A graduate of Muhlenberg College in Pennsylvania and Columbia University, he went on to teach at Columbia as well as the New School, New York University, and the City University of New York.     

In the 1970s, he founded New York Zoetrope, a small publishing company focusing on film and entertainment titles, “The Encyclopedia of TV Game Shows” among them. In the early 1980s, in anticipation of the internet, he started Baseline, an electronic information services company for the film and television industry, later selling it to Hollywood.com. With the film critic Leonard Maltin, he contributed copy for Cinemania, which was a popular reference CD-ROM from Microsoft.     

Mr. Monaco enjoyed getting out in nature, gardening, and making jam and jelly.
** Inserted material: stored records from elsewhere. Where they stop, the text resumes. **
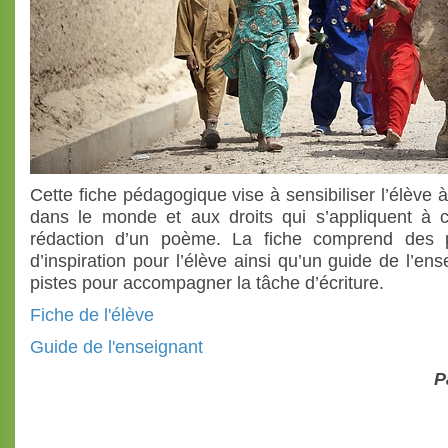
Cette fiche pédagogique vise à sensibiliser l’élève à
dans le monde et aux droits qui s’appliquent à 
rédaction d’un poème. La fiche comprend des 
d’inspiration pour l’élève ainsi qu’un guide de l’e
pistes pour accompagner la tâche d’écriture.
Fiche de l'élève
Guide de l'enseignant
P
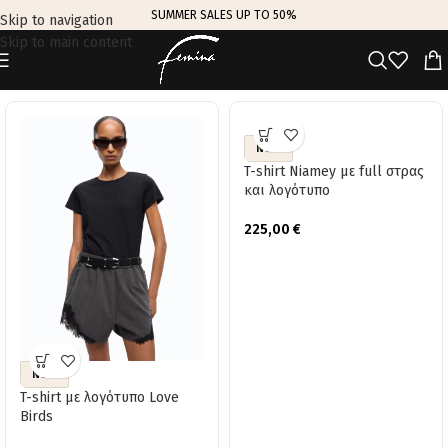
SUMMER SALES UP TO 50%
Skip to navigation
Skip to main content
TRENDING THIS WEEK
NEW
T-shirt Niamey με full στρας
και λογότυπο
225,00
€
NEW
T-shirt με λογότυπο Love
Birds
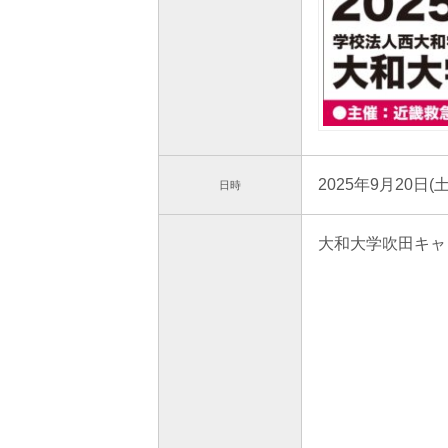
2025年9月20日(土
日時
大和大学吹田キャ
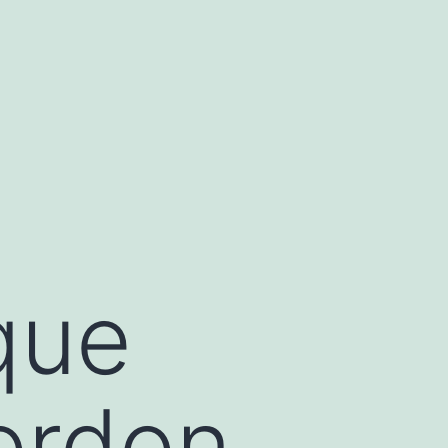
que
ordon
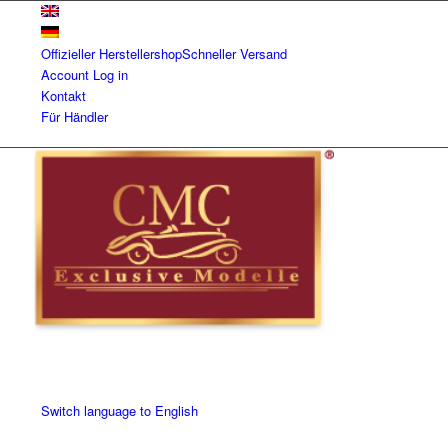
Offizieller Herstellershop
Schneller Versand
Account
Log in
Kontakt
Für Händler
Switch language to English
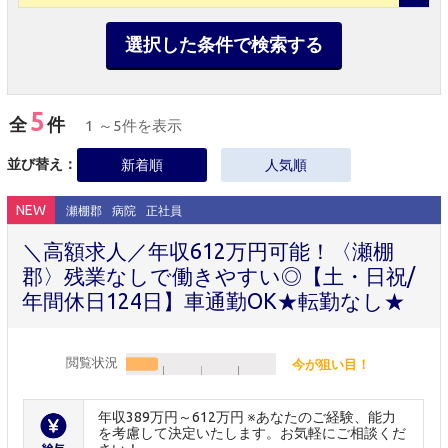
選択した条件で検索する
5
全
件
1 ～5件を表示
並び替え：
新着順
人気順
NEW
瀬棚郡
病院
正社員
＼高額求人／年収612万円可能！〈瀬棚
郡〉残業なしで働きやすい◎【土・日祝/
年間休日124日】車通勤OK★転勤なし★
閲覧状況
今が狙い目！
年収389万円～612万円 ※あなたのご経験、能力
を考慮して決定いたします。お気軽にご相談くだ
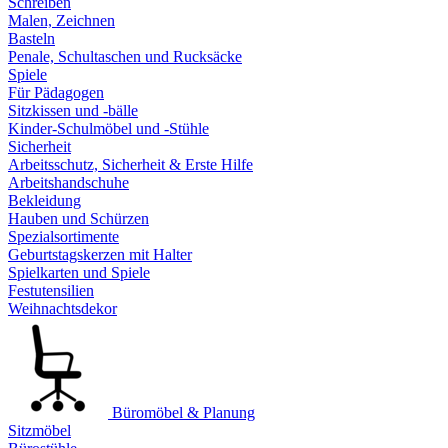
Schreiben
Malen, Zeichnen
Basteln
Penale, Schultaschen und Rucksäcke
Spiele
Für Pädagogen
Sitzkissen und -bälle
Kinder-Schulmöbel und -Stühle
Sicherheit
Arbeitsschutz, Sicherheit & Erste Hilfe
Arbeitshandschuhe
Bekleidung
Hauben und Schürzen
Spezialsortimente
Geburtstagskerzen mit Halter
Spielkarten und Spiele
Festutensilien
Weihnachtsdekor
Büromöbel & Planung
Sitzmöbel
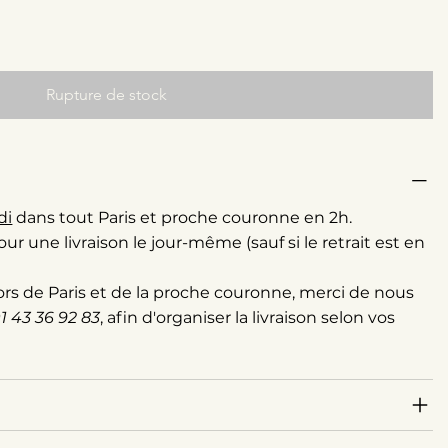
Rupture de stock
di
dans tout Paris et proche couronne en 2h.
une livraison le jour-même (sauf si le retrait est en
ors de Paris et de la proche couronne, merci de nous
1 43 36 92 83
, afin d'organiser la livraison selon vos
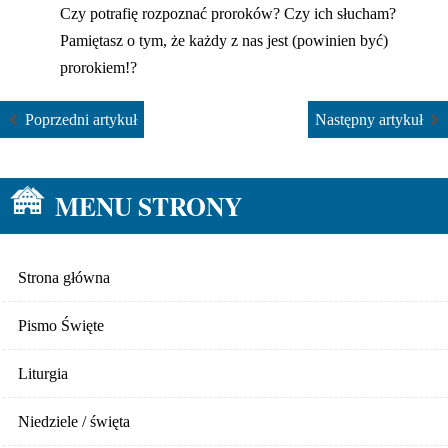
Czy potrafię rozpoznać proroków? Czy ich słucham?
Pamiętasz o tym, że każdy z nas jest (powinien być)
prorokiem!?
Poprzedni artykuł
Następny artykuł
MENU STRONY
Strona główna
Pismo Święte
Liturgia
Niedziele / święta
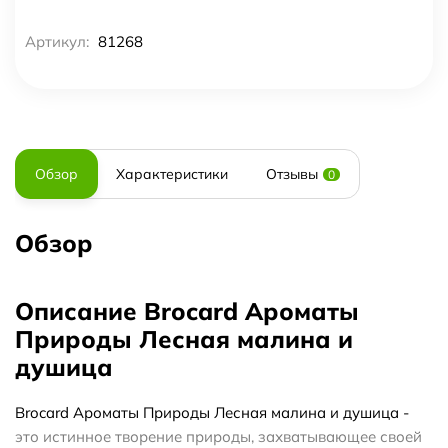
Артикул:
81268
Обзор
Характеристики
Отзывы
0
Обзор
Описание Brocard Ароматы
Природы Лесная малина и
душица
Brocard Ароматы Природы Лесная малина и душица -
это истинное творение природы, захватывающее своей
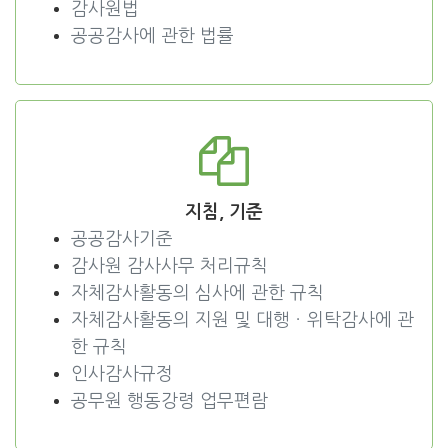
감사원법
공공감사에 관한 법률
지침, 기준
공공감사기준
감사원 감사사무 처리규칙
자체감사활동의 심사에 관한 규칙
자체감사활동의 지원 및 대행ㆍ위탁감사에 관
한 규칙
인사감사규정
공무원 행동강령 업무편람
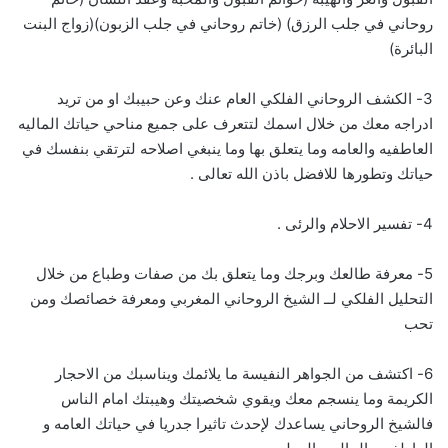
روحاني في جلب الرزق) (خاتم روحاني في جلب الزبون)(زواج البنت
البائرة)
3- الكشف الروحاني الفلكي العام عنك وعن حبيبك او من تريد
ادراجه معك من خلال اسمك لتتعرف على جميع مناحي حياتك الماليه
العاطفيه والعامه وما يتعلق بها وما ينبغي اصلاحه لترتقي بنفسك في
حياتك وتطورها للافضل باذن الله تعالى .
4- تفسير الاحلام والرئى .
5- معرفة طالعك وبرجك وما يتعلق بك من صفات وطباع من خلال
التحليل الفلكي لــ الشيخ الروحاني المغربي ومعرفة خصائصك ومن
تحب
6- اكتشف من الجواهر النفيسة ما يلائمك ويناسبك من الاحجار
الكريمة وما ينسجم معك ويقوي شخصيتك وهيبتك امام الناس
فالشيخ الروحاني يساعدك لإحدث تاثيرا جدريا في حياتك العامه و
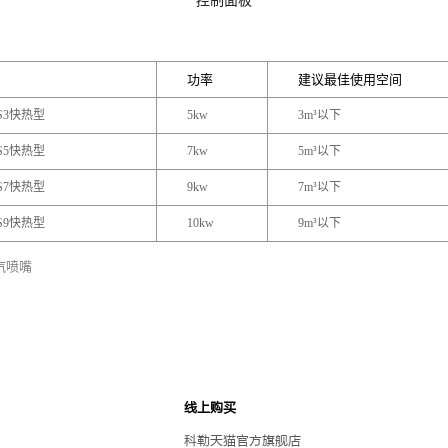
控制面板
功率
建议最佳使用空间
S3快热型
5kw
3m³以下
S5快热型
7kw
5m³以下
S7快热型
9kw
7m³以下
S9快热型
10kw
9m³以下
汽喷嘴
线上购买
科勒天猫官方旗舰店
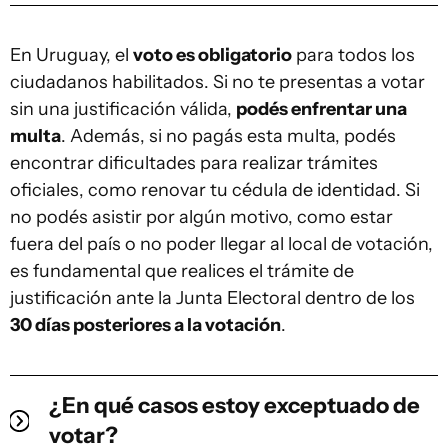
En Uruguay, el
voto es obligatorio
para todos los
ciudadanos habilitados. Si no te presentas a votar
sin una justificación válida,
podés enfrentar una
multa
. Además, si no pagás esta multa, podés
encontrar dificultades para realizar trámites
oficiales, como renovar tu cédula de identidad. Si
no podés asistir por algún motivo, como estar
fuera del país o no poder llegar al local de votación,
es fundamental que realices el trámite de
justificación ante la Junta Electoral dentro de los
30 días posteriores a la votación
.
¿En qué casos estoy exceptuado de
votar?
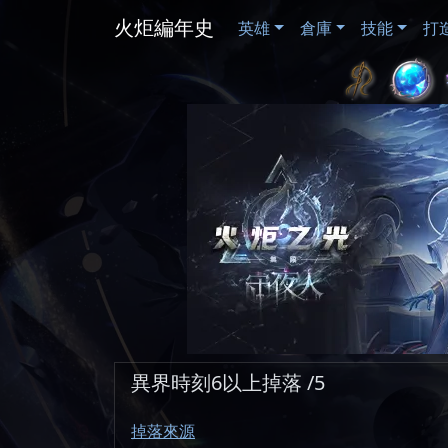
火炬編年史
英雄
倉庫
技能
打
異界時刻6以上掉落 /5
掉落來源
In 2012, he co-founded the Long Island Nature Organization, a nonprofit group supporting research and education about the Island’s environment.     

Born in New York City on Nov. 15, 1942, the eldest son of George C. Monaco and Susanne Monaco, he grew up in Little Neck, Queens.     

He is survived by his wife, Susan Schenker, and three children, Andrew Monaco, Charles Monaco, and Margaret Monaco. Two granddaughters, Katie and Annie, also survive, as do a sister, Judith Callet, and a brother, George Monaco. Another brother, Robert Monaco, died before him.     

Memorial donations have been suggested to Canio’s Cultural Cafe, an educational nonprofit, at 290 Main Street, Sag Harbor 11963.